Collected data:
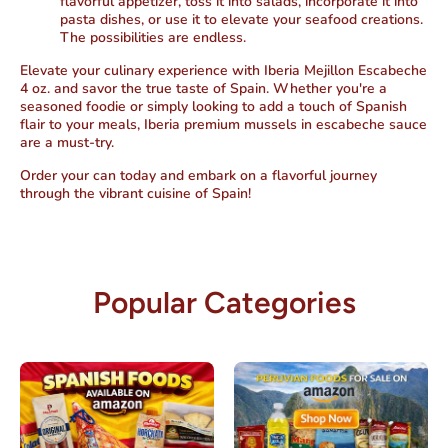
flavorful appetizer, toss it into salads, incorporate it into
pasta dishes, or use it to elevate your seafood creations.
The possibilities are endless.
Elevate your culinary experience with Iberia Mejillon Escabeche
4 oz. and savor the true taste of Spain. Whether you're a
seasoned foodie or simply looking to add a touch of Spanish
flair to your meals, Iberia premium mussels in escabeche sauce
are a must-try.
Order your can today and embark on a flavorful journey
through the vibrant cuisine of Spain!
Popular Categories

The task >> Give back the records word for word, without their pictures.

Result for this exercise >>
flavorful appetizer, toss it into salads, incorporate it into
pasta dishes, or use it to elevate your seafood creations.
The possibilities are endless.
Elevate your culinary experience with Iberia Mejillon Escabeche
4 oz. and savor the true taste of Spain. Whether you're a
seasoned foodie or simply looking to add a touch of Spanish
flair to your meals, Iberia premium mussels in escabeche sauce
are a must-try.
Order your can today and embark on a flavorful journey
through the vibrant cuisine of Spain!
Popular Categories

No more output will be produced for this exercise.